▸ **Task instructions**:
Set down the data again exactly. Pictures are not part of the copy.

▸ **Source data**:

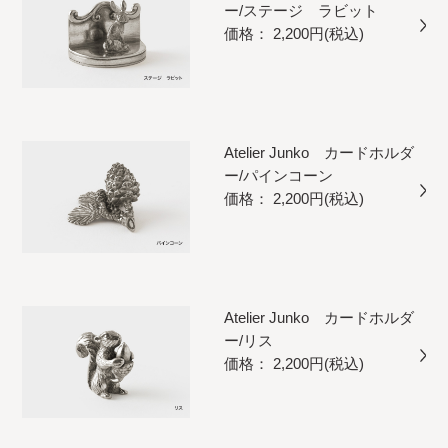
ー/ステージ ラビット
価格： 2,200円(税込)
Atelier Junko カードホルダ
ー/パインコーン
価格： 2,200円(税込)
Atelier Junko カードホルダ
ー/リス
価格： 2,200円(税込)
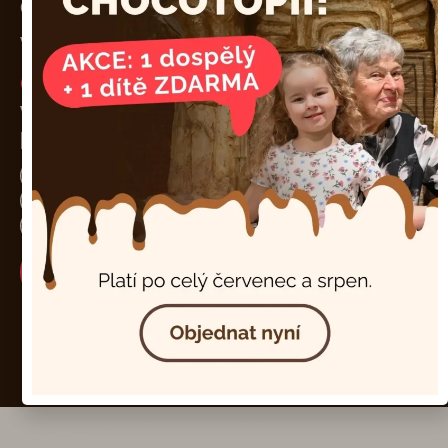
čokoládu s prebiotickou
vlákninou.
Bez přidaných
cukrů.
Vynikající a zdravá varianta
bez cukru
Bez lepku, bez laktózy a bez sóji.
Bez umělých sladidel.
Vhodná pro diabetiky a speciální diety.
Koupit na e-shopu
Zjistit více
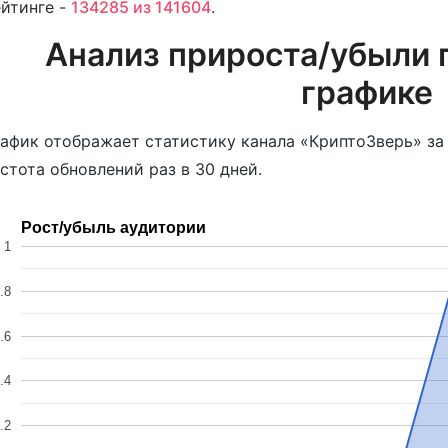
йтинге -
134285 из 141604
.
Анализ прироста/убыли 
графике
афик отображает статистику канала «КриптоЗверь» за
стота обновлений раз в 30 дней.
Рост/убыль аудитории
1
.8
.6
.4
.2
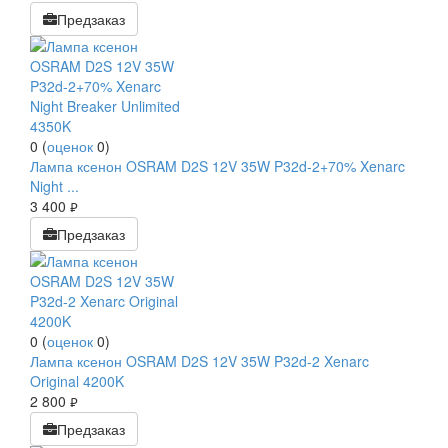
Предзаказ
0
(
оценок
0
)
Лампа ксенон OSRAM D2S 12V 35W P32d-2+70% Xenarc
Night ...
3 400
руб.
Предзаказ
0
(
оценок
0
)
Лампа ксенон OSRAM D2S 12V 35W P32d-2 Xenarc
Original 4200K
2 800
руб.
Предзаказ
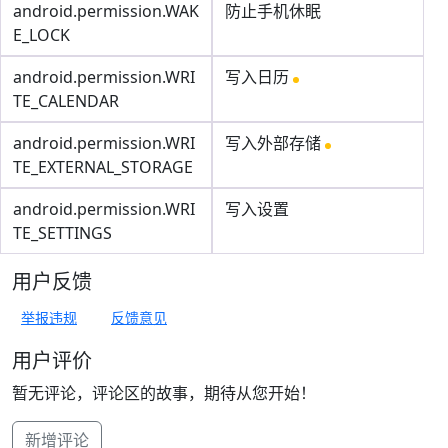
android.permission.WAK
防止手机休眠
E_LOCK
android.permission.WRI
写入日历
TE_CALENDAR
android.permission.WRI
写入外部存储
TE_EXTERNAL_STORAGE
android.permission.WRI
写入设置
TE_SETTINGS
用户反馈
举报违规
反馈意见
用户评价
暂无评论，评论区的故事，期待从您开始！
新增评论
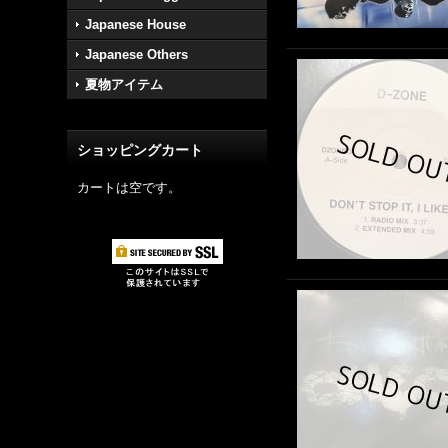
Japanese House
Japanese Others
夏物アイテム
ショッピングカート
カートは空です。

▸ **Final answer**:
ー/ステージ ラビット
価格： 2,200円(税込)
Atelier Junko カードホルダ
ー/パインコーン
価格： 2,200円(税込)
Atelier Junko カードホルダ
ー/リス
価格： 2,200円(税込)
čokoládu s prebiotickou
vlákninou.
Bez přidaných
cukrů.
Vynikající a zdravá varianta
bez cukru
Bez lepku, bez laktózy a bez sóji.
Bez umělých sladidel.
Vhodná pro diabetiky a speciální diety.
Koupit na e-shopu
Zjistit více
йтинге -
134285 из 141604
.
Анализ прироста/убыли 
графике
афик отображает статистику канала «КриптоЗверь» за
стота обновлений раз в 30 дней.
Рост/убыль аудитории
1
.8
.6
.4
.2
Предзаказ
0
(
оценок
0
)
Лампа ксенон OSRAM D2S 12V 35W P32d-2+70% Xenarc
Night ...
3 400
руб.
Предзаказ
0
(
оценок
0
)
Лампа ксенон OSRAM D2S 12V 35W P32d-2 Xenarc
Original 4200K
2 800
руб.
Предзаказ
android.permission.WAK
防止手机休眠
E_LOCK
android.permission.WRI
写入日历
TE_CALENDAR
android.permission.WRI
写入外部存储
TE_EXTERNAL_STORAGE
android.permission.WRI
写入设置
TE_SETTINGS
用户反馈
举报违规
反馈意见
用户评价
暂无评论，评论区的故事，期待从您开始！
新增评论
Japanese House
Japanese Others
夏物アイテム
ショッピングカート
カートは空です。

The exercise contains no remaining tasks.